Usually, this is caught by the compiler. But using a cast to a function pointer we can manage to do this.
I may not have worded it properly, here is an example to better illustrate my question:
void printintp(int *ip)
{
printf("pointer = %p\n", ip);
printf("*pointer = %d\n", *ip);
}
void printint(int &i)
{
printf("int = %d\n", i);
}
int main()
{
int a = 555;
//int &irp = &a; // ERROR 1
void (*f)(void *);
//printint((int &) &a); // ERROR 2
f = (void (*)(void *))printintp;
f(&a);
f = (void (*)(void *))printint;
//printint(&a); // ERROR 3 (invalid conversion of `int *` to `int`)
f(&a); // GOOD (why?)
return 0;
}
And the output is ofcourse what one would expect:
pointer = 0x7ffd01995bf4
*pointer = 555
int = 555
So my question refines to these: Why is passing pointer &a to the object-expecting function printint OK? Is this undefined behavior that just happens to work on my implementation?
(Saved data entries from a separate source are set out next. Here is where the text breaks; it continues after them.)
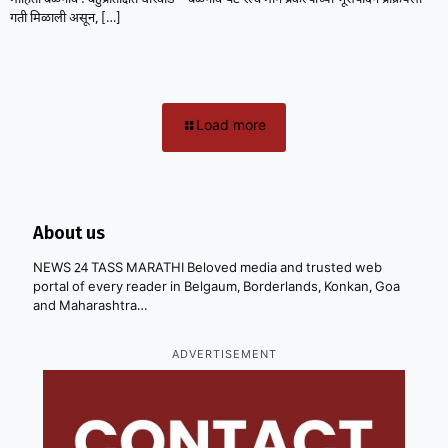
गती मिळाली असून,
[…]
Load more
About us
NEWS 24 TASS MARATHI Beloved media and trusted web
portal of every reader in Belgaum, Borderlands, Konkan, Goa
and Maharashtra…
ADVERTISEMENT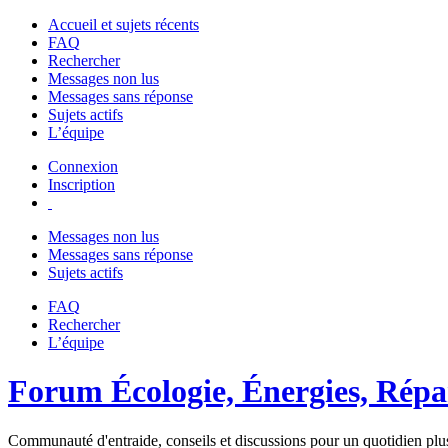
Accueil et sujets récents
FAQ
Rechercher
Messages non lus
Messages sans réponse
Sujets actifs
L’équipe
Connexion
Inscription
Messages non lus
Messages sans réponse
Sujets actifs
FAQ
Rechercher
L’équipe
Forum Écologie, Énergies, Répar
Communauté d'entraide, conseils et discussions pour un quotidien plus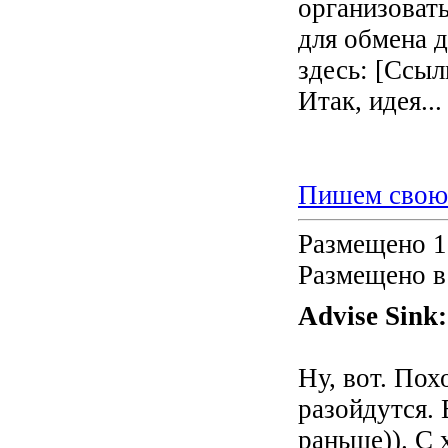
организоват
для обмена д
здесь: [Ссыл
Итак, идея...
Пишем свою 
Размещено 1
Размещено в
Advise Sink
Ну, вот. Пох
разойдутся. 
раньше)). С 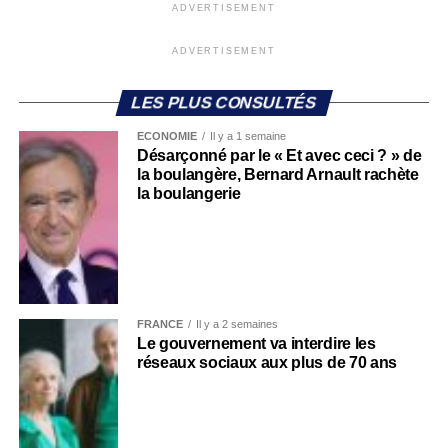
ADVERTISEMENT
ADVERTISEMENT
LES PLUS CONSULTÉS
ECONOMIE
Il y a 1 semaine
Désarçonné par le « Et avec ceci ? » de
la boulangère, Bernard Arnault rachète
la boulangerie
FRANCE
Il y a 2 semaines
Le gouvernement va interdire les
réseaux sociaux aux plus de 70 ans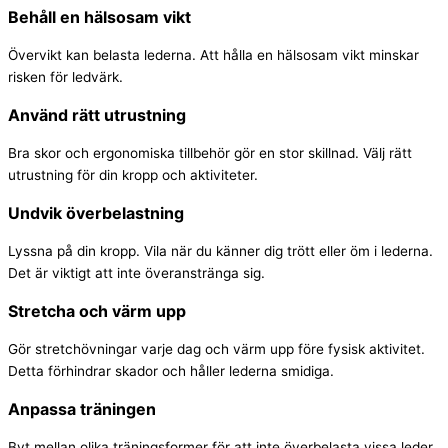
Behåll en hälsosam vikt
Övervikt kan belasta lederna. Att hålla en hälsosam vikt minskar
risken för ledvärk.
Använd rätt utrustning
Bra skor och ergonomiska tillbehör gör en stor skillnad. Välj rätt
utrustning för din kropp och aktiviteter.
Undvik överbelastning
Lyssna på din kropp. Vila när du känner dig trött eller öm i lederna.
Det är viktigt att inte överanstränga sig.
Stretcha och värm upp
Gör stretchövningar varje dag och värm upp före fysisk aktivitet.
Detta förhindrar skador och håller lederna smidiga.
Anpassa träningen
Byt mellan olika träningsformer för att inte överbelasta vissa leder.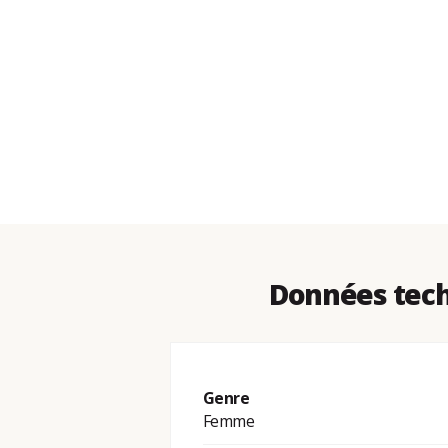
Données tech
Genre
Femme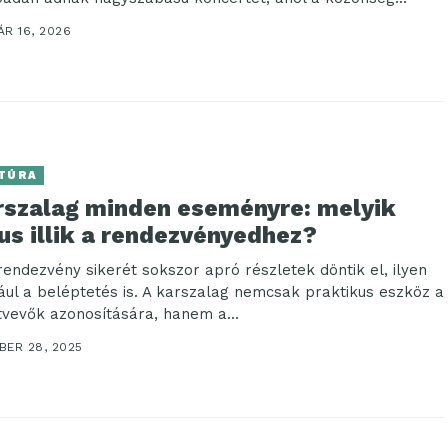
R 16, 2026
TÚRA
rszalag minden eseményre: melyik
us illik a rendezvényedhez?
rendezvény sikerét sokszor apró részletek döntik el, ilyen
ául a beléptetés is. A karszalag nemcsak praktikus eszköz a
tvevők azonosítására, hanem a...
BER 28, 2025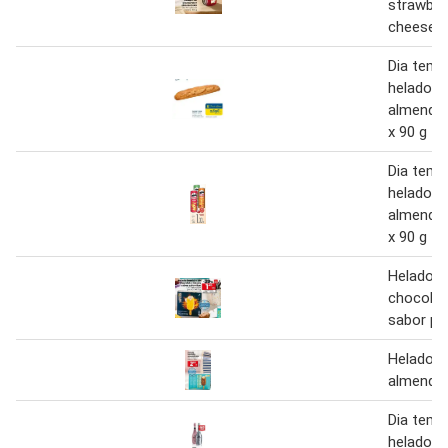
strawber
cheesec
Dia temp
helado 
almendra
x 90 g
Dia temp
helado 
almendra
x 90 g
Helado 
chocolat
sabor pa
Helado 
almendr
Dia temp
helado d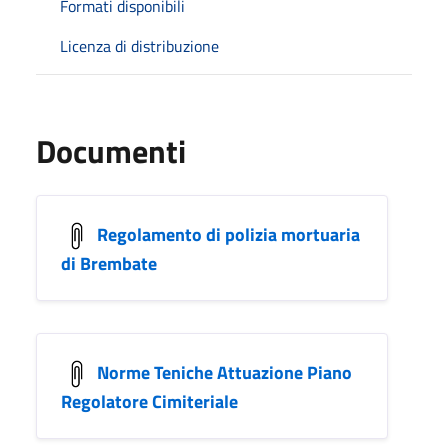
Formati disponibili
Licenza di distribuzione
Documenti
Regolamento di polizia mortuaria
di Brembate
Norme Teniche Attuazione Piano
Regolatore Cimiteriale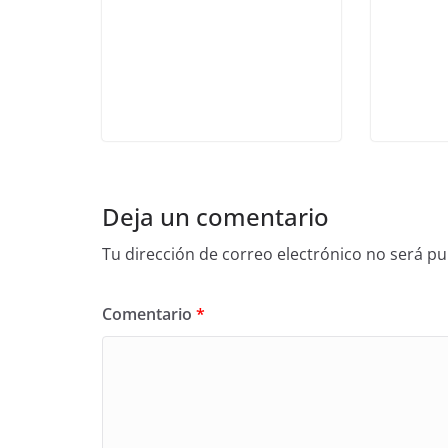
Deja un comentario
Tu dirección de correo electrónico no será pu
Comentario
*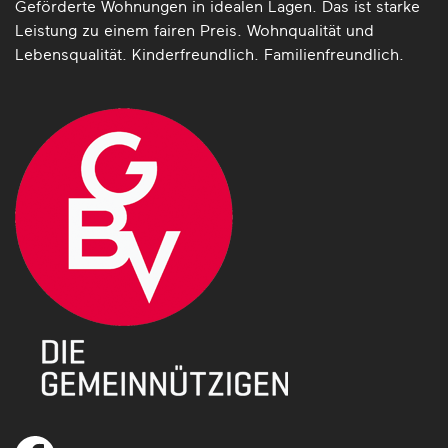
Geförderte Wohnungen in idealen Lagen. Das ist starke
Leistung zu einem fairen Preis. Wohnqualität und
Lebensqualität. Kinderfreundlich. Familienfreundlich.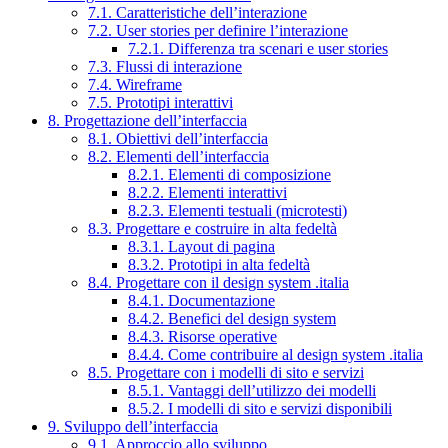
7.1. Caratteristiche dell’interazione
7.2. User stories per definire l’interazione
7.2.1. Differenza tra scenari e user stories
7.3. Flussi di interazione
7.4. Wireframe
7.5. Prototipi interattivi
8. Progettazione dell’interfaccia
8.1. Obiettivi dell’interfaccia
8.2. Elementi dell’interfaccia
8.2.1. Elementi di composizione
8.2.2. Elementi interattivi
8.2.3. Elementi testuali (microtesti)
8.3. Progettare e costruire in alta fedeltà
8.3.1. Layout di pagina
8.3.2. Prototipi in alta fedeltà
8.4. Progettare con il design system .italia
8.4.1. Documentazione
8.4.2. Benefici del design system
8.4.3. Risorse operative
8.4.4. Come contribuire al design system .italia
8.5. Progettare con i modelli di sito e servizi
8.5.1. Vantaggi dell’utilizzo dei modelli
8.5.2. I modelli di sito e servizi disponibili
9. Sviluppo dell’interfaccia
9.1. Approccio allo sviluppo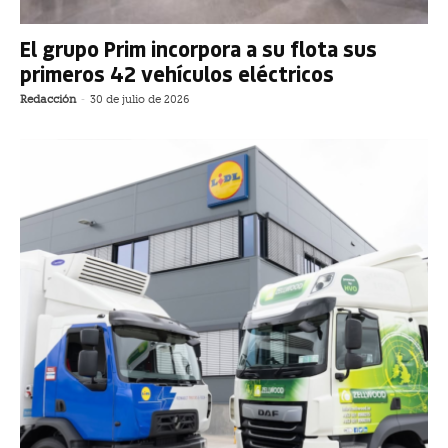
El grupo Prim incorpora a su flota sus
primeros 42 vehículos eléctricos
Redacción
-
30 de julio de 2026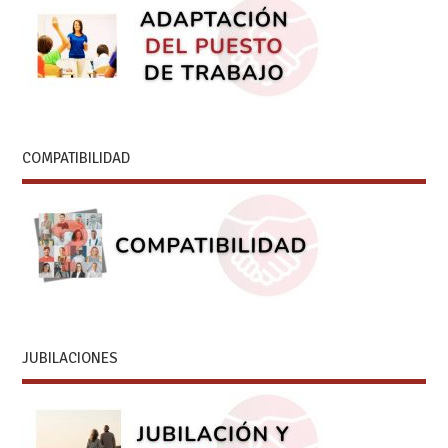
COMPATIBILIDAD
JUBILACIONES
If not, How does parameter int &i get bound to object a if we just pass its address and why does it reject what I marked as ERROR 2?
PS: The best I could find on the issue is this which claims both printintp and printint are "functionally the same", although, in practice, the function calls are different (printintp(&a) and printint(a)).
PS2: Please note that I'm not asking the difference between a pointer and a reference, which is already very explained here.